[About this exercise]: Find the line with "TAF Strasbourg-Entzheim (ca. 8nm westlich)" and the line with "Но у текущей" in the entries below; output exactly those two lines, every line between them, and no others.

[Opening Records for the task section]

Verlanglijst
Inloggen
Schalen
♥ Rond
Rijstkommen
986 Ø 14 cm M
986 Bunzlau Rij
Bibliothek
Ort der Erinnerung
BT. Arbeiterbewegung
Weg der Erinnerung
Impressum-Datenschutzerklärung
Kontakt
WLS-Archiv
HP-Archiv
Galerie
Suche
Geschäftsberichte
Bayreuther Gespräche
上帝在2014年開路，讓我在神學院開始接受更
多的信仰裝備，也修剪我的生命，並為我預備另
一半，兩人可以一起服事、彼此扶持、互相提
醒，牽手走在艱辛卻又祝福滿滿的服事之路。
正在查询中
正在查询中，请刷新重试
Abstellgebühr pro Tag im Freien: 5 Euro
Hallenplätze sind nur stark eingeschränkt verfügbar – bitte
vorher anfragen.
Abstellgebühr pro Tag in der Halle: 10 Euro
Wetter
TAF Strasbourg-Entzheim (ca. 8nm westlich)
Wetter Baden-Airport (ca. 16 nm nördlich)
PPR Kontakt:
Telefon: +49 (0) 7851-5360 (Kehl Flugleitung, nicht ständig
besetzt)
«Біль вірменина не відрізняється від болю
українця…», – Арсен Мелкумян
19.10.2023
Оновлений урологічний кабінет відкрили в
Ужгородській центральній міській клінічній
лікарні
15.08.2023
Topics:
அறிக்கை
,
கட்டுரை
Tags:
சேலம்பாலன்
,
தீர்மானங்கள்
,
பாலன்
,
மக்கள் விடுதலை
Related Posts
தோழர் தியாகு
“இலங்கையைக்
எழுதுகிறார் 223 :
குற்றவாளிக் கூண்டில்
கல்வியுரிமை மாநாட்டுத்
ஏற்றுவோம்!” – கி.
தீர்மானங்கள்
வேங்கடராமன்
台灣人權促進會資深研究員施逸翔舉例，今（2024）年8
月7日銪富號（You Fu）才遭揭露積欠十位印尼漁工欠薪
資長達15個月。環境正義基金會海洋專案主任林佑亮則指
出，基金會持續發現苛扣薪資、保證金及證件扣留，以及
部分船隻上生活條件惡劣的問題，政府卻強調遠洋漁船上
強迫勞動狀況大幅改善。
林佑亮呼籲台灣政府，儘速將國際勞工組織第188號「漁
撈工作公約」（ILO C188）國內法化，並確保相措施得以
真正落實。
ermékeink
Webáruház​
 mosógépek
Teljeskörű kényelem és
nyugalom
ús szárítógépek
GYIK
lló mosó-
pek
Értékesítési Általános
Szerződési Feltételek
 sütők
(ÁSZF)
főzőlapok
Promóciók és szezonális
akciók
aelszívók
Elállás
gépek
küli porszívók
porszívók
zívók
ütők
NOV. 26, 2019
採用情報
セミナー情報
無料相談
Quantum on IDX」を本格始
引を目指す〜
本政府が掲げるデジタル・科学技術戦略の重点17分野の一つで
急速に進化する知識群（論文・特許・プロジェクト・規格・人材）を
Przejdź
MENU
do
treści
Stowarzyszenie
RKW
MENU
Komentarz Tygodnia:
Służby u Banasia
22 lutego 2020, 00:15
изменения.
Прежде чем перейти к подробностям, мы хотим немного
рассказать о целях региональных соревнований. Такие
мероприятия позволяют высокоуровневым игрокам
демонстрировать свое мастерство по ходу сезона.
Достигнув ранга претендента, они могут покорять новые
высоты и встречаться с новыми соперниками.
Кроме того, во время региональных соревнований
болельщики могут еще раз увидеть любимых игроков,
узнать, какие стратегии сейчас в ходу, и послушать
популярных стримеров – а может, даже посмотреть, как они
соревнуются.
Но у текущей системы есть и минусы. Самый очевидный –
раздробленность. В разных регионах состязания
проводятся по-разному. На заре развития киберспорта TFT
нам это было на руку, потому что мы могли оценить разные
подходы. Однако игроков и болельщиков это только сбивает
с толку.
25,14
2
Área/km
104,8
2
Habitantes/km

[Closing Records for the task section]

[Response]:
TAF Strasbourg-Entzheim (ca. 8nm westlich)
Wetter Baden-Airport (ca. 16 nm nördlich)
PPR Kontakt:
Telefon: +49 (0) 7851-5360 (Kehl Flugleitung, nicht ständig
besetzt)
«Біль вірменина не відрізняється від болю
українця…», – Арсен Мелкумян
19.10.2023
Оновлений урологічний кабінет відкрили в
Ужгородській центральній міській клінічній
лікарні
15.08.2023
Topics:
அறிக்கை
,
கட்டுரை
Tags:
சேலம்பாலன்
,
தீர்மானங்கள்
,
பாலன்
,
மக்கள் விடுதலை
Related Posts
தோழர் தியாகு
“இலங்கையைக்
எழுதுகிறார் 223 :
குற்றவாளிக் கூண்டில்
கல்வியுரிமை மாநாட்டுத்
ஏற்றுவோம்!” – கி.
தீர்மானங்கள்
வேங்கடராமன்
台灣人權促進會資深研究員施逸翔舉例，今（2024）年8
月7日銪富號（You Fu）才遭揭露積欠十位印尼漁工欠薪
資長達15個月。環境正義基金會海洋專案主任林佑亮則指
出，基金會持續發現苛扣薪資、保證金及證件扣留，以及
部分船隻上生活條件惡劣的問題，政府卻強調遠洋漁船上
強迫勞動狀況大幅改善。
林佑亮呼籲台灣政府，儘速將國際勞工組織第188號「漁
撈工作公約」（ILO C188）國內法化，並確保相措施得以
真正落實。
ermékeink
Webáruház​
 mosógépek
Teljeskörű kényelem és
nyugalom
ús szárítógépek
GYIK
lló mosó-
pek
Értékesítési Általános
Szerződési Feltételek
 sütők
(ÁSZF)
főzőlapok
Promóciók és szezonális
akciók
aelszívók
Elállás
gépek
küli porszívók
porszívók
zívók
ütők
NOV. 26, 2019
採用情報
セミナー情報
無料相談
Quantum on IDX」を本格始
引を目指す〜
本政府が掲げるデジタル・科学技術戦略の重点17分野の一つで
急速に進化する知識群（論文・特許・プロジェクト・規格・人材）を
Przejdź
MENU
do
treści
Stowarzyszenie
RKW
MENU
Komentarz Tygodnia:
Służby u Banasia
22 lutego 2020, 00:15
изменения.
Прежде чем перейти к подробностям, мы хотим немного
рассказать о целях региональных соревнований. Такие
мероприятия позволяют высокоуровневым игрокам
демонстрировать свое мастерство по ходу сезона.
Достигнув ранга претендента, они могут покорять новые
высоты и встречаться с новыми соперниками.
Кроме того, во время региональных соревнований
болельщики могут еще раз увидеть любимых игроков,
узнать, какие стратегии сейчас в ходу, и послушать
популярных стримеров – а может, даже посмотреть, как они
соревнуются.
Но у текущей системы есть и минусы. Самый очевидный –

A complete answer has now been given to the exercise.